Il signor Mercurio entra avec un assortiment de pipes de Tunis, une collection de produits sulfureux des îles éoliennes, une foule d'ouvrages en lave de Sicile, et enfin, une partie, comme on dit en termes de commerce, d'écharpes de Messine, le tout posé en équilibre sur sa tête, appendu à ses mains, ou roulé autour de son cou. Je ne pus m'empêcher de rire.
-Ah ça! lui dis-je, savez-vous, seigneur Mercurio, que vous avez un grand talent pour forcer les portes?
-C'est mon état, Excellence.
-Et cela vous réussit-il souvent?
-Toujours.
-Mais enfin, chez les gens qui tiennent bon?
-J'entre par la fenêtre, par la cheminée, par le trou de la serrure.
-Et une fois entré?
-Oh! une fois entré, je vois à qui j'ai affaire, et j'agis en conséquence.
-Mais à ceux qui, comme moi, ne veulent rien acheter?
-Je leurs vends toujours quelque chose, quoique avec Votre Excellence, je ne veuille pas avoir de secrets. Ces pipes, ces échantillons, ces écharpes, toute cette roba enfin n'est qu'un prétexte; ma vraie profession, Excellence...
-Oui, oui, je la connais; mais je vous ai dit que je n'en ai que faire.
-Alors, Excellence, voyez ces pipes.
-Je ne fume pas.
-Voyez ces écharpes.
-J'en ai six.
-Voyez ces échantillons de soufre.
-Je ne suis pas marchand d'allumettes.
-Voyez ces petits ouvrages en lave.
-Je n'aime que les chinoiseries.
-Je vous vendrai pourtant quelque chose?
-Oui, si tu veux.
-Je veux toujours, Excellence.
-Vends-moi une histoire: tu dois en avoir de bonnes, au métier que tu fais.
-Allez demander cela aux confesseurs des couvents.
-Pourquoi me renvoies-tu à eux?
-Parce que la discrétion fait mon crédit, et que je ne veux pas le perdre.
-Donc tu n'as pas d'histoire à me raconter?
-Si fait, j'en ai une.
-Laquelle?
-J'ai la mienne; comme elle est à moi, j'en peux disposer.

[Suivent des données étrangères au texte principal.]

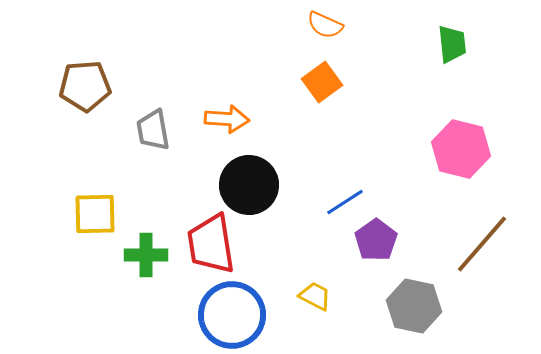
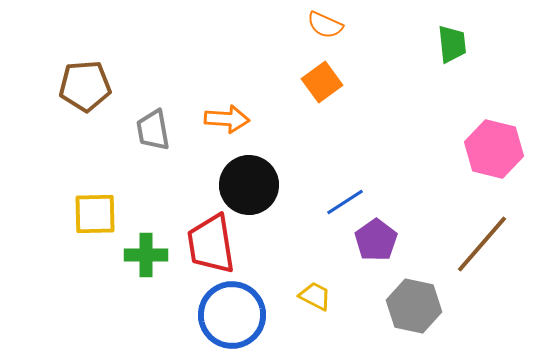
pink hexagon: moved 33 px right
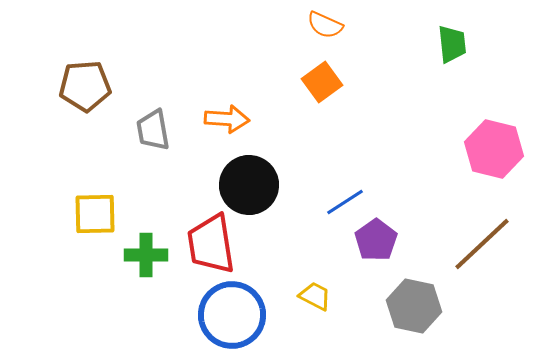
brown line: rotated 6 degrees clockwise
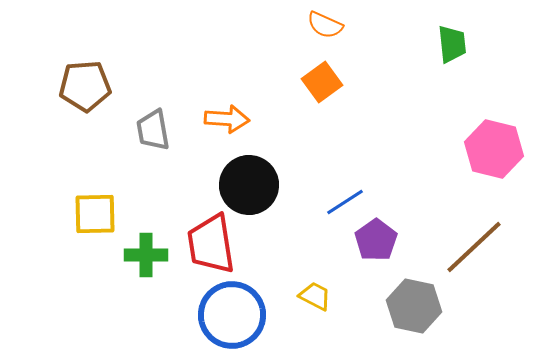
brown line: moved 8 px left, 3 px down
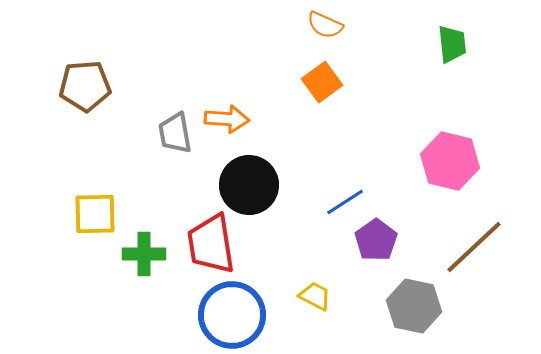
gray trapezoid: moved 22 px right, 3 px down
pink hexagon: moved 44 px left, 12 px down
green cross: moved 2 px left, 1 px up
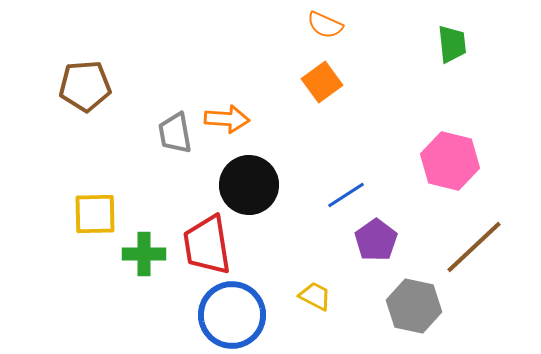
blue line: moved 1 px right, 7 px up
red trapezoid: moved 4 px left, 1 px down
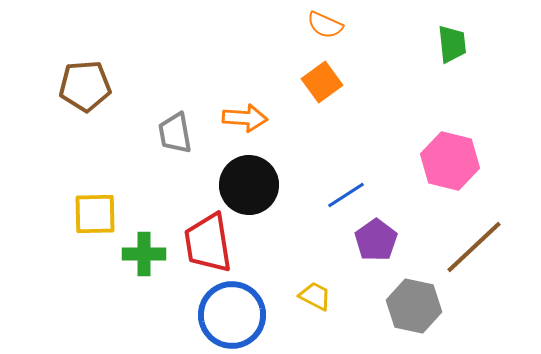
orange arrow: moved 18 px right, 1 px up
red trapezoid: moved 1 px right, 2 px up
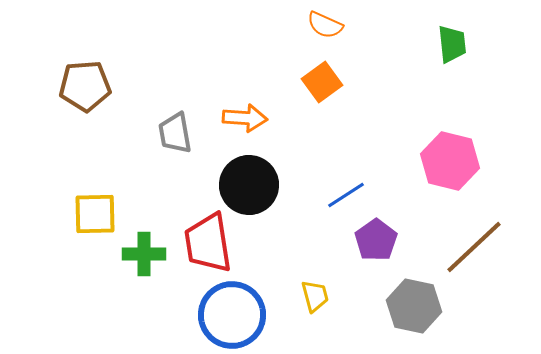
yellow trapezoid: rotated 48 degrees clockwise
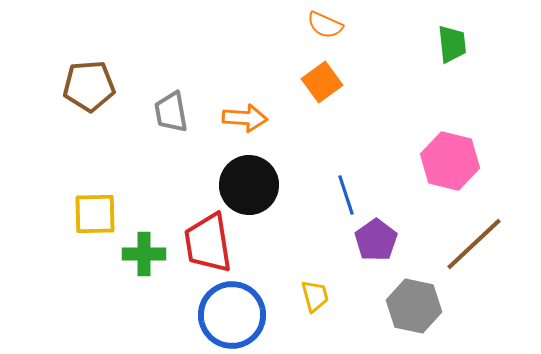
brown pentagon: moved 4 px right
gray trapezoid: moved 4 px left, 21 px up
blue line: rotated 75 degrees counterclockwise
brown line: moved 3 px up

En voulez-vous?
-Tiens, au fait, elle doit être assez curieuse; je te donne deux piastres de ton histoire.
-Je dois prévenir Votre Excellence qu'il n'est pas le premier auquel je la raconte.
-Et combien de fois l'as-tu déjà racontée?
-Une fois à un Anglais, une fois à un Allemand, et deux fois à des Français.
-Mets-tu la même conscience dans toutes tes fournitures, signor Mercurio?
-La même, Excellence.
-Alors, comme tu es un homme précieux, je ne rabattrai rien de ce que j'ai dit; voilà tes deux piastres.
-Avant d'avoir l'histoire?
-Je m'en rapporte à toi.
-Oh! Si Votre Excellence voulait m'honorer d'une confiance pareille à l'endroit de...
-L'histoire, signor Mercurio, l'histoire!
-La voilà, Excellence.

Je sautai en bas de mon lit, je passai un pantalon à pieds, je chaussai mes pantoufles, je m'assis à une table où l'on venait de me servir des oeufs frais et du thé, et je fis signe au signor Mercurio que j'étais tout oreilles.